(Records from a data collection)
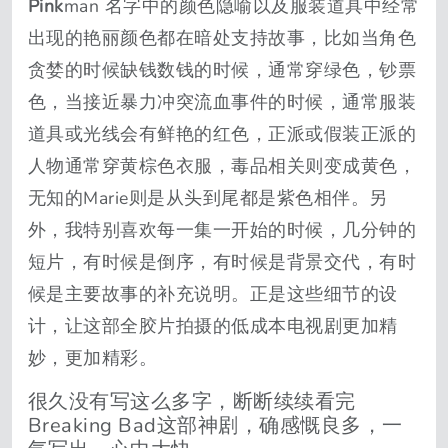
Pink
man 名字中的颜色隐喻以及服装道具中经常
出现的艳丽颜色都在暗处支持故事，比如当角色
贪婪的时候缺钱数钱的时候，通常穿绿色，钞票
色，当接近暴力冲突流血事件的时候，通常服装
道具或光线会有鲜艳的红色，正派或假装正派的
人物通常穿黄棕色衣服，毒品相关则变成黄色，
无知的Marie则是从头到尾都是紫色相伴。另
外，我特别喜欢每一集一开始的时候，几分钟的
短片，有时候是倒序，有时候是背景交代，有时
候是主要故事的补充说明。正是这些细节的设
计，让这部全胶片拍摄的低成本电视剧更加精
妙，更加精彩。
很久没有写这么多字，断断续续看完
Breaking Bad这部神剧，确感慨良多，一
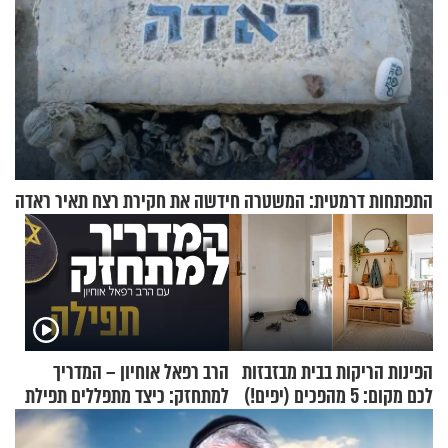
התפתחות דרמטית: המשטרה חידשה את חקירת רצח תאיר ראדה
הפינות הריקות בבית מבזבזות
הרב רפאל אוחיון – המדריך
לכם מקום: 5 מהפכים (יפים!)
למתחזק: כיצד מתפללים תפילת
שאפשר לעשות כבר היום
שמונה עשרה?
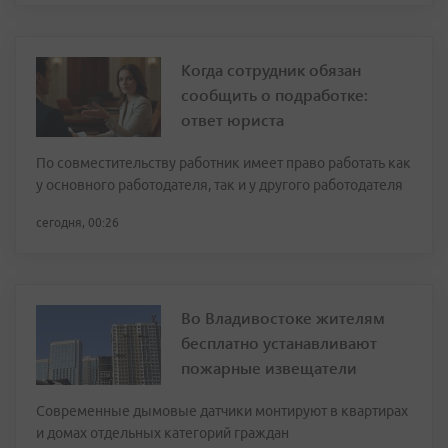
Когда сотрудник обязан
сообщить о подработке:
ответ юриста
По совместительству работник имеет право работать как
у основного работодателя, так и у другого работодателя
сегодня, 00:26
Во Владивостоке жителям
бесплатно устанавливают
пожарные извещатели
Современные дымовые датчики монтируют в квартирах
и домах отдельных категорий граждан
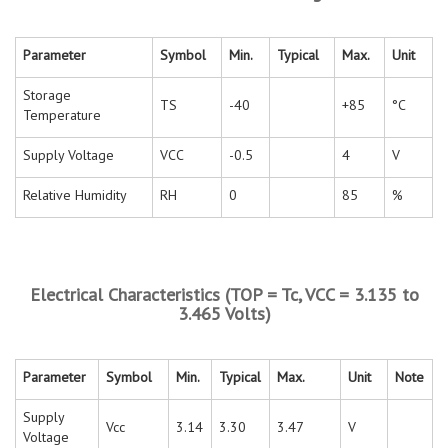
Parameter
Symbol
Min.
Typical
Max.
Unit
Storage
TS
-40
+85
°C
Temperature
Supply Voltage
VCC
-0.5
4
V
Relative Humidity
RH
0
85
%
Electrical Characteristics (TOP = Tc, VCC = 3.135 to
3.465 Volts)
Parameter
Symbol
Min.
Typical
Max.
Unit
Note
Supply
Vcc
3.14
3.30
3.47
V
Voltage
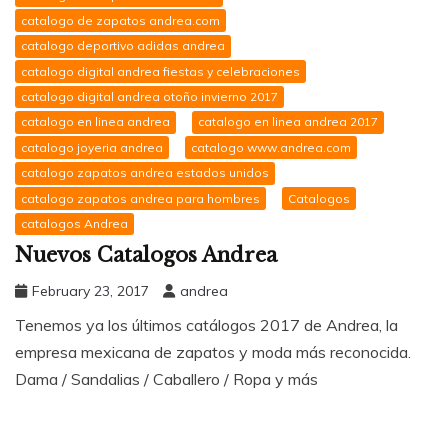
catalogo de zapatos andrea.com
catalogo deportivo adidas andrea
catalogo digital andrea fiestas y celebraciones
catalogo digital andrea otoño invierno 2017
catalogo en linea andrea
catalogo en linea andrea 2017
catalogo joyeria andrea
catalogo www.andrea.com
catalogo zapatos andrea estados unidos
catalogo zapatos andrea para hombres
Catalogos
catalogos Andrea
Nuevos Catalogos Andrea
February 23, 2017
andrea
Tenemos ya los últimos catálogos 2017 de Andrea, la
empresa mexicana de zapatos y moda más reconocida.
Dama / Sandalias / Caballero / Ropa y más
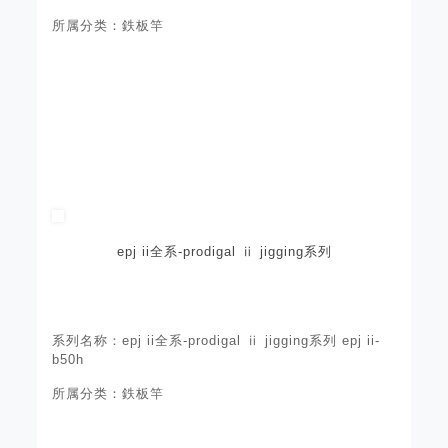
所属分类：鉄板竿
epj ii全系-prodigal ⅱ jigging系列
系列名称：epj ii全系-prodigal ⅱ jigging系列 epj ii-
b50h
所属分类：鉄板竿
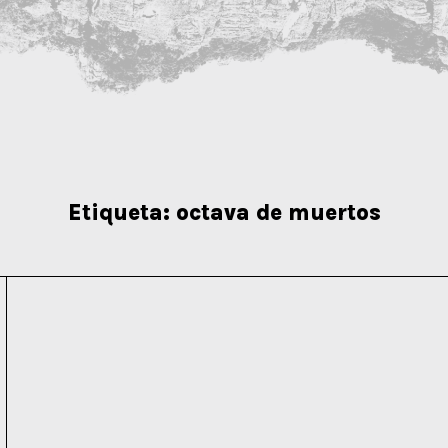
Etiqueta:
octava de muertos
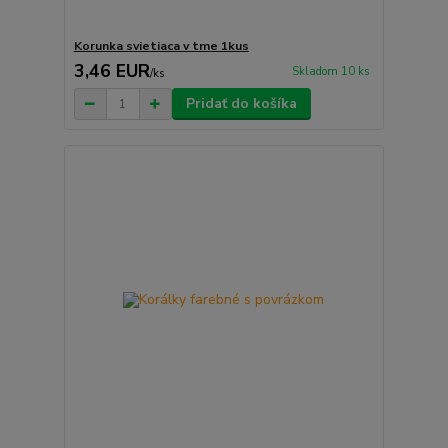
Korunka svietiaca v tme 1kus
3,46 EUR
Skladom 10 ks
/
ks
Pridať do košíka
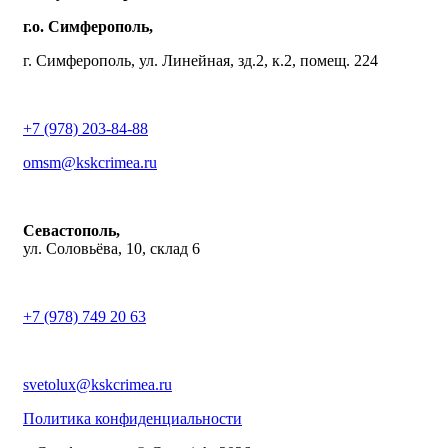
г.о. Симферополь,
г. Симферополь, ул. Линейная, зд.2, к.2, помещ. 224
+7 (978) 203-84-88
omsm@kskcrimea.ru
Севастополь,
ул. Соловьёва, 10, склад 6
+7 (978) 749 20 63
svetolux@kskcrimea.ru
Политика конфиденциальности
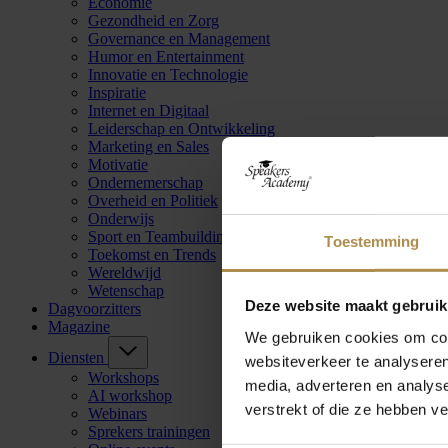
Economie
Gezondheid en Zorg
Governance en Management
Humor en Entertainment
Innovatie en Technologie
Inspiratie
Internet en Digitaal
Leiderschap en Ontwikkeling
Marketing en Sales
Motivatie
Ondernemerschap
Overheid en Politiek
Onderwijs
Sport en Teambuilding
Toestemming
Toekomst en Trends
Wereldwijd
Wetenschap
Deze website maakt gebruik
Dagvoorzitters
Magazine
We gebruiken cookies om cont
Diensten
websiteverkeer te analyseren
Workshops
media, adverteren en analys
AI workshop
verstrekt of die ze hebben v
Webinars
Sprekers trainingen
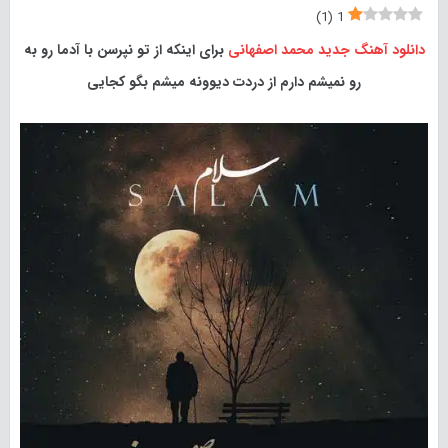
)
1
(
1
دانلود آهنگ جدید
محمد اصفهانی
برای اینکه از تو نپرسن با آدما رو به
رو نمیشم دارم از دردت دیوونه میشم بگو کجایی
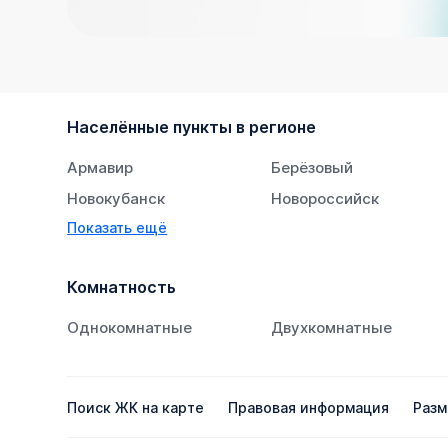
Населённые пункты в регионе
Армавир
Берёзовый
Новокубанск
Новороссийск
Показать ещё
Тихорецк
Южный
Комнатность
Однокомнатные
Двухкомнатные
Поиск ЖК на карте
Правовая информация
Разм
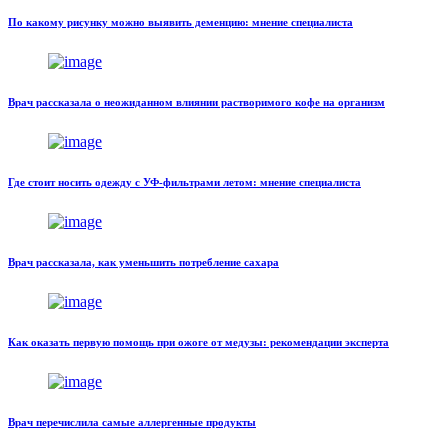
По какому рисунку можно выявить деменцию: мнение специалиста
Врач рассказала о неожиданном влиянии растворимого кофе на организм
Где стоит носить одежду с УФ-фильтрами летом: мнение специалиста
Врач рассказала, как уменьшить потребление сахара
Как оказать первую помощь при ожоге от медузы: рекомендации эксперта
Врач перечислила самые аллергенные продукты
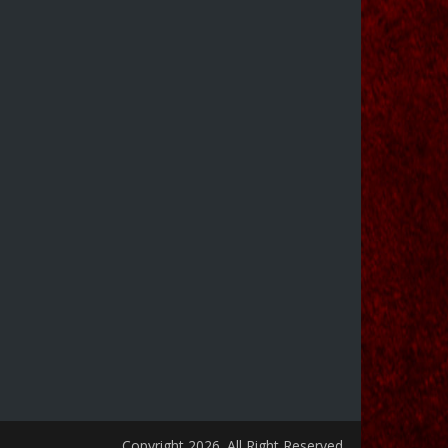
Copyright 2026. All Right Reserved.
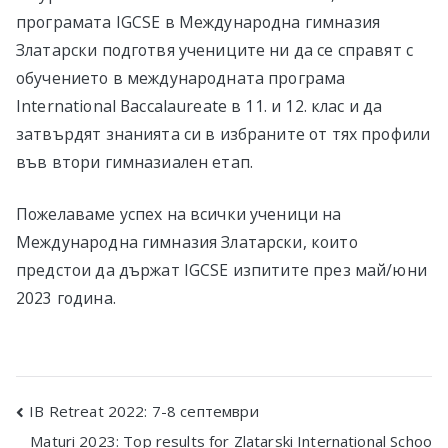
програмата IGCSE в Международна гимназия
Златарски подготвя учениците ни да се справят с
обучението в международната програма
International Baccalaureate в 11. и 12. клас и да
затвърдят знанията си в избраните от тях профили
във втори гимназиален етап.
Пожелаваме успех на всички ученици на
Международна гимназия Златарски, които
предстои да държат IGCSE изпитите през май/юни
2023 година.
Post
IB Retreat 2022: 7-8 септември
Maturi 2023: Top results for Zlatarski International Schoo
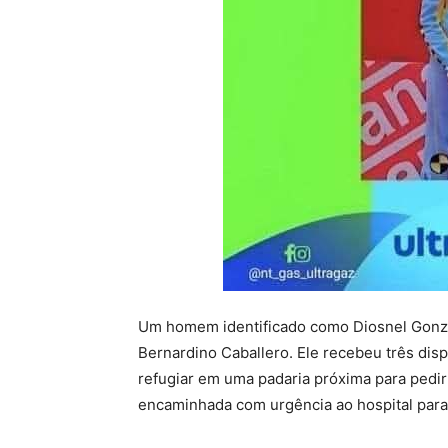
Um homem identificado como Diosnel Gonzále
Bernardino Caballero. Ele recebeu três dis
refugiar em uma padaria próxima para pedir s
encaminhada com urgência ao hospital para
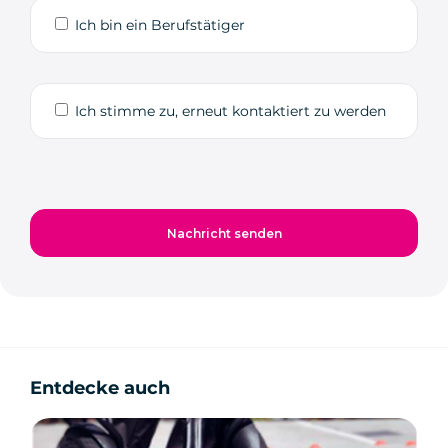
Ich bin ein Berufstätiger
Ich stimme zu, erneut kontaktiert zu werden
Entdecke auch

What you should do: If a line of the records includes the string "мнение", copy it out.

Solution to this task:
По какому рисунку можно выявить деменцию: мнение специалиста
Где стоит носить одежду с УФ-фильтрами летом: мнение специалиста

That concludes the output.